Residents of a Greek island pulled shipwrecked migrants to safety up steep cliffs in dramatic rescues after two boats sank in Greek waters, leaving at least 17 people dead and dozens still missing.
The coast guard said 16 of the bodies were of young African women while one was a young man. They were all recovered near the eastern island of Lesbos after a dinghy carrying about 40 people sank. Ten women were rescued, while 13 other migrants were believed to be missing, coast guard officials said.
“The women who were rescued were in a full state of panic so we are still trying to work out what happened,” coast guard spokesman Nikos Kokkalas told state television. “The women were all from African countries, aged 20 upward. ... There is a search on land as well as at sea and we hope that survivors made it to land.”
The second rescue effort was launched several hundred kilometers (miles) to the west, off the island of Kythira, where a sailboat struck rocks and sank. Kokkalas said 80 people had been rescued while a search continued for as many as 15 still believed to be missing, The Associated Press said.
With winds in the area reaching 70 kph (45 mph), Fire Service rescuers and local volunteers on Kythira lowered ropes to help migrants climb up cliffs on the seafront.
Survivors clinging to ropes were pulled to safety up steep cliffs as others were buffeted by waves as they waited their turn on tiny areas of rock at the bottom.
“All the residents here went down to the harbor to try and help,” Martha Stathaki, a local resident told The Associated Press.
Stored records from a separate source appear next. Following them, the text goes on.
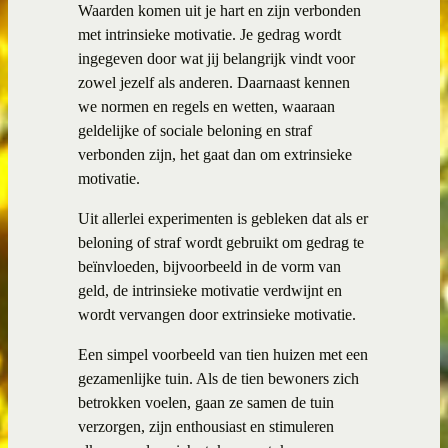
Waarden komen uit je hart en zijn verbonden
met intrinsieke motivatie. Je gedrag wordt
ingegeven door wat jij belangrijk vindt voor
zowel jezelf als anderen. Daarnaast kennen
we normen en regels en wetten, waaraan
geldelijke of sociale beloning en straf
verbonden zijn, het gaat dan om extrinsieke
motivatie.
Uit allerlei experimenten is gebleken dat als er
beloning of straf wordt gebruikt om gedrag te
beïnvloeden, bijvoorbeeld in de vorm van
geld, de intrinsieke motivatie verdwijnt en
wordt vervangen door extrinsieke motivatie.
Een simpel voorbeeld van tien huizen met een
gezamenlijke tuin. Als de tien bewoners zich
betrokken voelen, gaan ze samen de tuin
verzorgen, zijn enthousiast en stimuleren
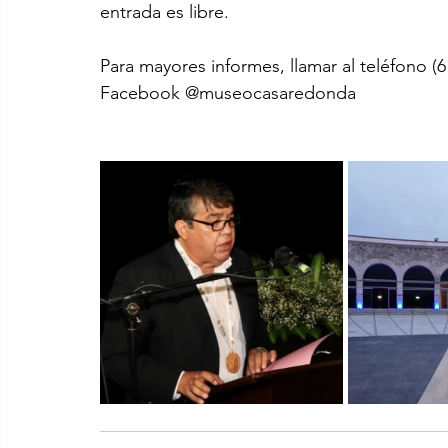
entrada es libre.
Para mayores informes, llamar al teléfono (6
Facebook @museocasaredonda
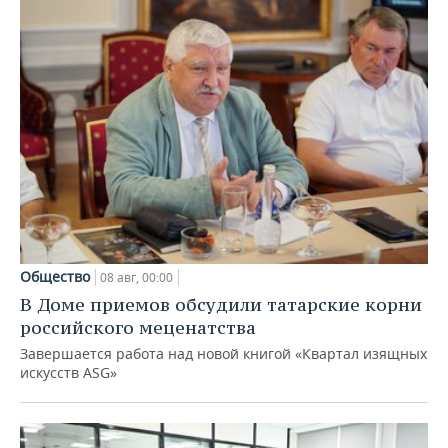
Общество
08 авг, 00:00
В Доме приемов обсудили татарские корни
российского меценатства
Завершается работа над новой книгой «Квартал изящных
искусств ASG»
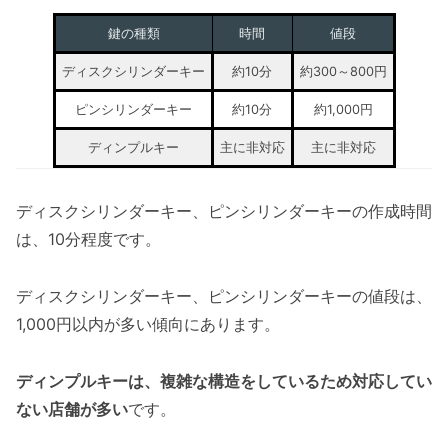
鍵の種類
時間
値段
ディスクシリンダーキー
約10分
約300～800円
ピンシリンダーキー
約10分
約1,000円
ディンプルキー
主に非対応
主に非対応
ディスクシリンダーキー、ピンシリンダーキーの作成時間
は、10分程度です。
ディスクシリンダーキー、ピンシリンダーキーの値段は、
1,000円以内が多い傾向にあります。
ディンプルキーは、複雑な構造をしているため対応してい
ない店舗が多い
です。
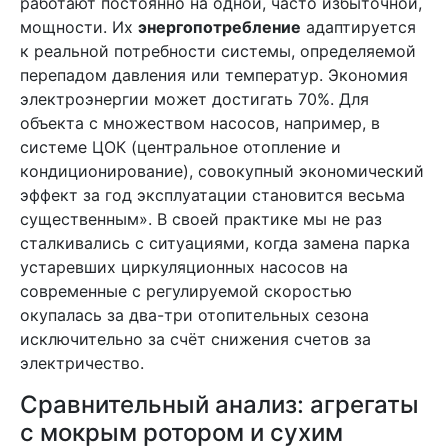
работают постоянно на одной, часто избыточной,
мощности. Их
энергопотребление
адаптируется
к реальной потребности системы, определяемой
перепадом давления или температур. Экономия
электроэнергии может достигать 70%. Для
объекта с множеством насосов, например, в
системе ЦОК (центральное отопление и
кондиционирование), совокупный экономический
эффект за год эксплуатации становится весьма
существенным». В своей практике мы не раз
сталкивались с ситуациями, когда замена парка
устаревших циркуляционных насосов на
современные с регулируемой скоростью
окупалась за два-три отопительных сезона
исключительно за счёт снижения счетов за
электричество.
Сравнительный анализ: агрегаты
с мокрым ротором и сухим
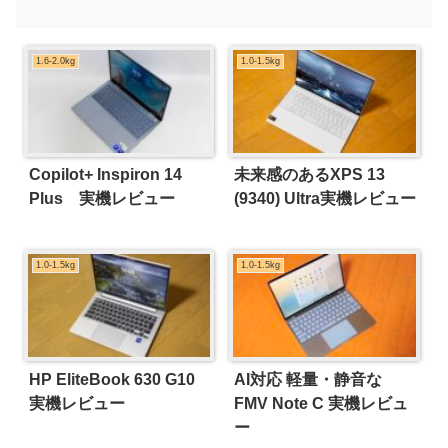
1.6-2.0kg
1.0-1.5kg
Copilot+ Inspiron 14
未来感のあるXPS 13
Plus 実機レビュー
(9340) Ultra実機レビュー
1.0-1.5kg
1.0-1.5kg
HP EliteBook 630 G10
AI対応 軽量・静音な
実機レビュー
FMV Note C 実機レビュ
ー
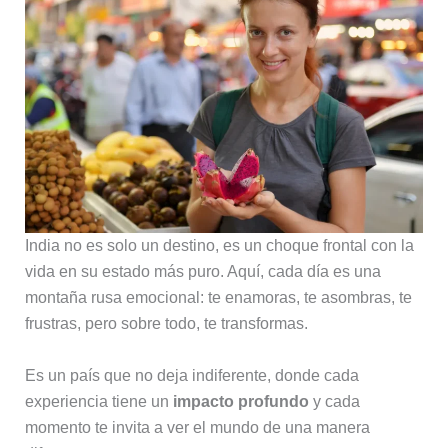
India no es solo un destino, es un choque frontal con la
vida en su estado más puro. Aquí, cada día es una
montaña rusa emocional: te enamoras, te asombras, te
frustras, pero sobre todo, te transformas.
Es un país que no deja indiferente, donde cada
experiencia tiene un
impacto profundo
y cada
momento te invita a ver el mundo de una manera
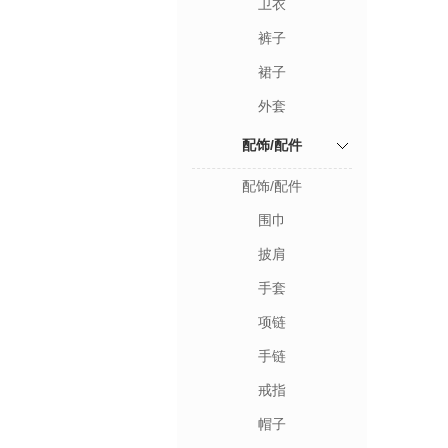
卫衣
裤子
裙子
外套
配饰/配件
配饰/配件
围巾
披肩
手套
项链
手链
戒指
帽子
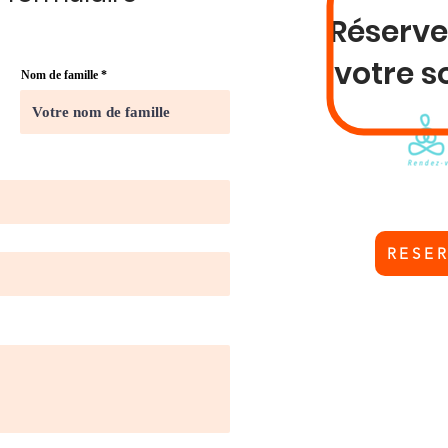
Réserve
votre s
Nom de famille
RESE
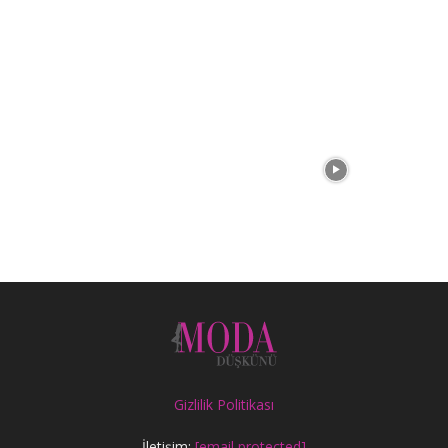
Gizlilik Politikası
İletişim:
[email protected]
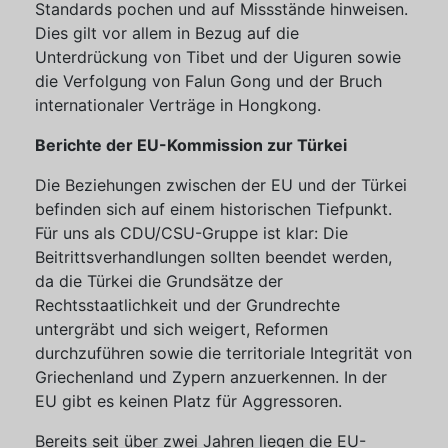
Standards pochen und auf Missstände hinweisen.
Dies gilt vor allem in Bezug auf die
Unterdrückung von Tibet und der Uiguren sowie
die Verfolgung von Falun Gong und der Bruch
internationaler Verträge in Hongkong.
Berichte der EU-Kommission zur Türkei
Die Beziehungen zwischen der EU und der Türkei
befinden sich auf einem historischen Tiefpunkt.
Für uns als CDU/CSU-Gruppe ist klar: Die
Beitrittsverhandlungen sollten beendet werden,
da die Türkei die Grundsätze der
Rechtsstaatlichkeit und der Grundrechte
untergräbt und sich weigert, Reformen
durchzuführen sowie die territoriale Integrität von
Griechenland und Zypern anzuerkennen. In der
EU gibt es keinen Platz für Aggressoren.
Bereits seit über zwei Jahren liegen die EU-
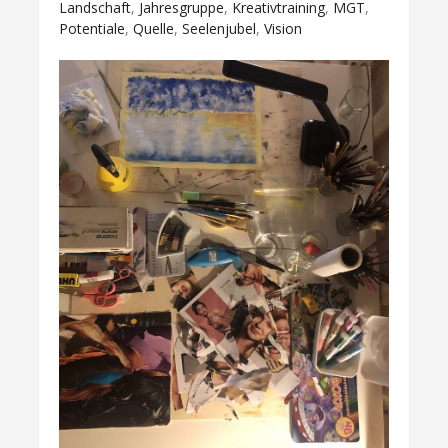
Landschaft
,
Jahresgruppe
,
Kreativtraining
,
MGT
,
Potentiale
,
Quelle
,
Seelenjubel
,
Vision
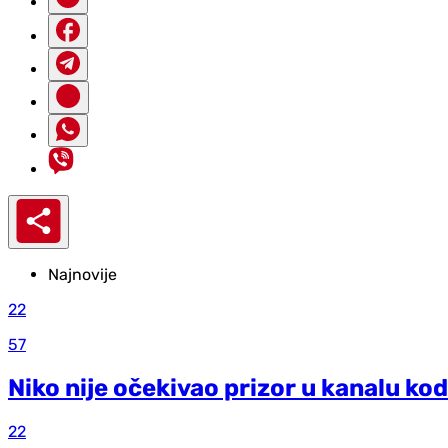
Najnovije
22
57
Niko nije očekivao prizor u kanalu kod
22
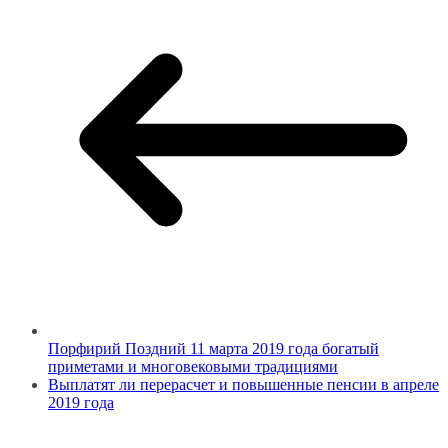
Порфирий Поздний 11 марта 2019 года богатый
приметами и многовековыми традициями
Выплатят ли перерасчет и повышенные пенсии в апреле
2019 года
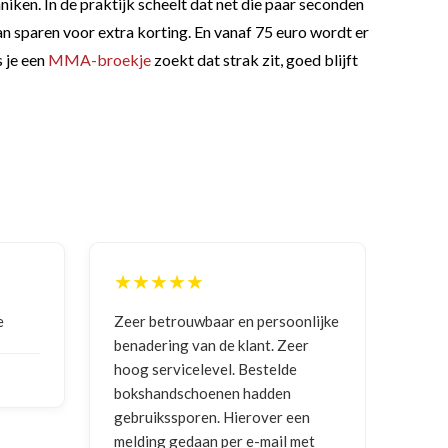
nniken. In de praktijk scheelt dat net die paar seconden
 van sparen voor extra korting. En vanaf 75 euro wordt er
s je een
MMA-broekje
zoekt dat strak zit, goed blijft
★★★★★
★
nlijke
Goede communicatie, artikel goed
Corr
er
ontvangen
en g
vrag
NICO VERMUNICHT
, BE | 29-01-
en
2026
BRE
met
202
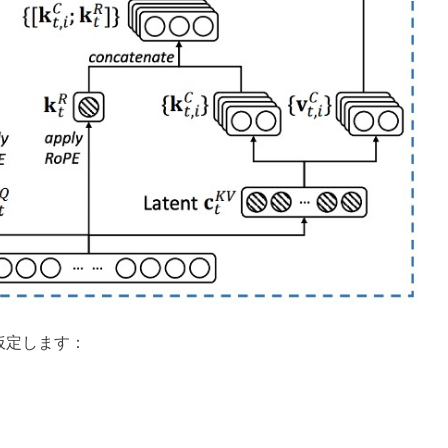
仮定します：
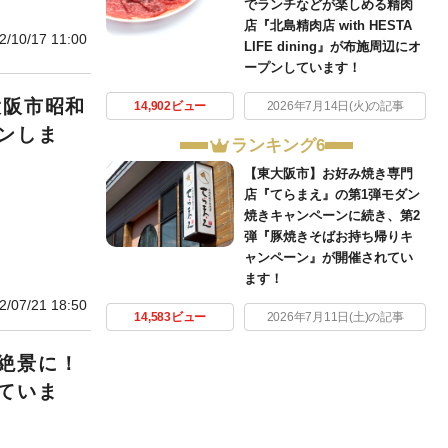
でランチなどが楽しめる精肉
店『北島精肉店 with HESTA
2/10/17 11:00
LIFE dining』が布施周辺にオ
ープンしています！
大阪市昭和
14,902ビュー
2026年7月14日(火)の記事
ンしま
ランキング6
【東大阪市】お好み焼き専門
店『てらまえ』の第1弾モダン
焼きキャンペーンに続き、第2
弾『豚焼きそばお持ち帰りキ
ャンペーン』が開催されてい
ます！
2/07/21 18:50
14,583ビュー
2026年7月11日(土)の記事
絶景に！
ていま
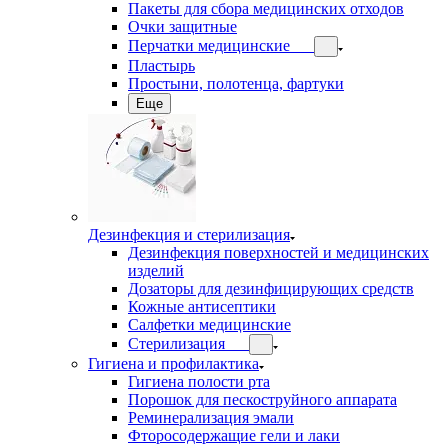
Пакеты для сбора медицинских отходов
Очки защитные
Перчатки медицинские
Пластырь
Простыни, полотенца, фартуки
Еще
Дезинфекция и стерилизация
Дезинфекция поверхностей и медицинских
изделий
Дозаторы для дезинфицирующих средств
Кожные антисептики
Салфетки медицинские
Стерилизация
Гигиена и профилактика
Гигиена полости рта
Порошок для пескоструйного аппарата
Реминерализация эмали
Фторосодержащие гели и лаки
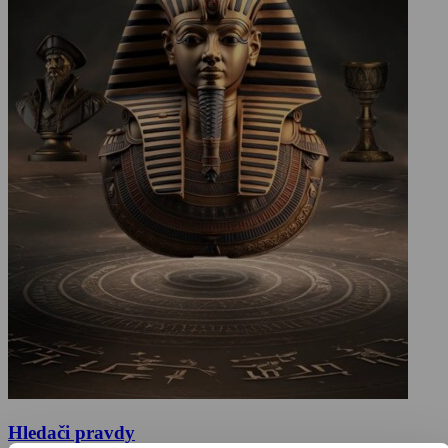
Hledači pravdy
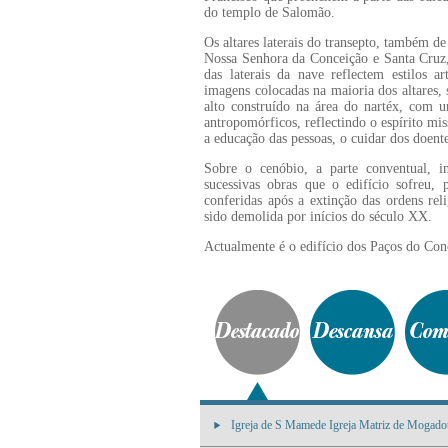
do templo de Salomão.
Os altares laterais do transepto, também de
Nossa Senhora da Conceição e Santa Cruz, r
das laterais da nave reflectem estilos a
imagens colocadas na maioria dos altares, 
alto construído na área do nartéx, com u
antropomórficos, reflectindo o espírito mi
a educação das pessoas, o cuidar dos doente
Sobre o cenóbio, a parte conventual, in
sucessivas obras que o edifício sofreu, 
conferidas após a extinção das ordens rel
sido demolida por inícios do século XX.
Actualmente é o edifício dos Paços do Con
Igreja de S Mamede Igreja Matriz de Mogado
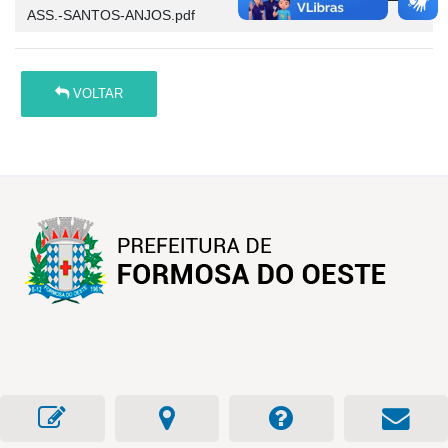
ASS.-SANTOS-ANJOS.pdf
VOLTAR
“We could see the boat smashing against the rocks and people climbing up those rocks to try and save themselves. It was an unbelievable sight.”
Kythira is some 400 kilometers (250 miles) west of Turkey and on a route often used by smugglers to bypass Greece and head directly to Italy.
The deaths occurred amid a heated spat between Greece and Turkey over the safety of migrants at sea with Athens accusing its neighbor of failing to stop smugglers active on its shoreline and even using migrants to apply political pressure on the European Union.
“Once again, Turkey’s tolerance of gangs of ruthless traffickers has cost human lives,” Greek Shipping Minister Yannis Plakiotakis said.
“As long as the Turkish coastguard does not prevent their activities, the traffickers cram unfortunate people, without safety measures, into boats that cannot withstand the weather conditions, putting their lives in mortal danger.”
Turkey denies the allegations and has publicly accused Greece of carrying out reckless summary deportations, known as pushbacks.
Speaking at the United Nations General Assembly last month, Turkish President Recep Tayyip Erdogan, accused Greece of “turning the Aegean Sea into a graveyard” and held up photographs of dead migrant children.
Most migrants reaching Greece travel from nearby Turkey, but smugglers have changed routes in recent months in an effort to avoid heavily patrolled waters around Greek islands near the Turkish coastline.